I turn back to Felix and say, “Okay. You want to help? Up on that floor is an atlas section with a big table. I heard - never mind how” I add as he opens his mouth to ask, “that there’s a book up there we can use. The title is Historical Sketches of the L.A. Area. It was one of the rarer ones, so it should be protected in a glass case. Get the book, get back down, and we get out as quickly as possible. Got it?”
Felix’s eyes are shining and I start to wonder what I’ve gotten myself into. “Of course Sergeant! I’ll be right back.” And he is away, scrambling up a bookcase by the side of the room.
I carefully lean back against the wall, wincing as I flex my shoulder. It must have turned the wrong way when I pushed that bookcase over. Felix has made it halfway up to the second floor, carefully pulling himself up hand over hand. Even in normal times he would be slim, but the hardship of surviving has made him practically invisible sideways. He would have been thirteen when the disaster struck, about to encounter high school for the first time. Grand dreams of-
"Felix?" I call up to him. "What did you want to major in?"
He looks down. "Space technology. I was going to send people to Mars."
The matter-of-fact way he said was going to broke my heart. To have to give up on your dreams at thirteen, to throw away everything you were told would happen. His voice is so hollow, so realistic. I shake my head. All of this and he still came back to help an old man because he believed it was right. For a moment I see me through his eyes. Nearly twice his age, twice his weight, with guarded blue eyes and experiences that he can't comprehend. Sandy hair cut short in respect to an organization long since defunct.
Would he even know what to think of my tours in Afghanistan? My silver star? These things are of a past so distant, even I sometimes forget what they used to mean. I suppose all he sees is a battered, scarred old man with an ancient history. I've heard the younger ones whispering at night - it makes me laugh every time they tell another story about how I got my scars. An assasination attempt.
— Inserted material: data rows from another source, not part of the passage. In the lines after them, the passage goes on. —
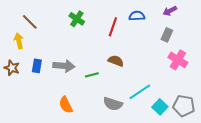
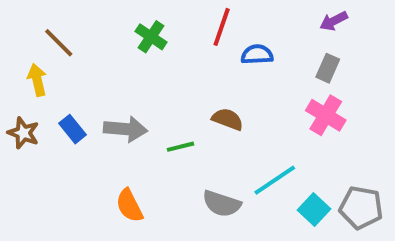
blue semicircle: (137, 16) -> (257, 54), moved
red line: (113, 27) -> (222, 27), moved
pink cross: (178, 60) -> (326, 115), moved
blue rectangle: (37, 66) -> (72, 129), turned -48

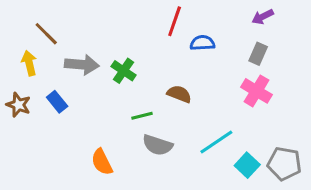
green cross: (151, 37) -> (124, 71), moved
gray arrow: (125, 129) -> (82, 65), moved
gray semicircle: (222, 204) -> (158, 145), moved

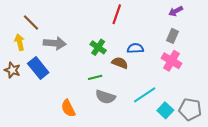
blue semicircle: (202, 43) -> (135, 48), moved
green cross: (124, 71) -> (98, 47), moved
blue rectangle: (57, 102) -> (38, 68), size x1.5

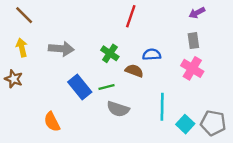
brown line: (31, 23) -> (24, 15), moved
gray rectangle: (173, 36) -> (193, 41), turned -32
blue rectangle: (38, 68) -> (80, 87), moved
cyan line: (145, 95) -> (162, 107), turned -55
orange semicircle: (68, 108) -> (52, 122), moved

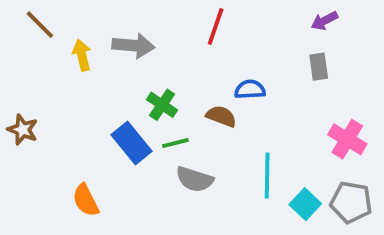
yellow arrow: (22, 48) -> (82, 55), moved
gray arrow: (61, 49) -> (133, 46), moved
green cross: (110, 53) -> (162, 105), moved
pink cross: (192, 68) -> (347, 139), moved

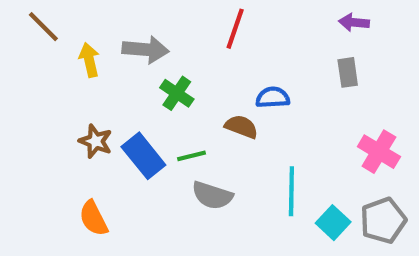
purple arrow: (324, 21) -> (354, 22), turned 32
green cross: (162, 105) -> (177, 93), moved
brown star: (23, 130) -> (96, 141), moved
gray pentagon: (351, 202) -> (383, 220), turned -30

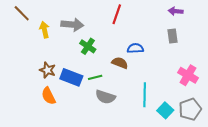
blue rectangle: (143, 156) -> (71, 77), turned -30
orange semicircle: (93, 218) -> (49, 96), moved

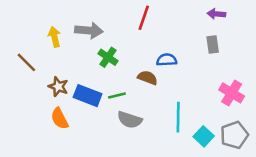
brown line: (22, 13) -> (26, 62), moved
A fight to the death at sea. Sometimes even I can't remember which are real.
But every time I see his storm-grey eyes looking at me with hope I remember why I'm doing this. Why I fight. First chance I get, I'll have to give him some lessons on sneaking up on people.
“Be careful Felix,” I mutter under my breath. “Someday your generation will inherit the world. I’d rather you be around to experience it.”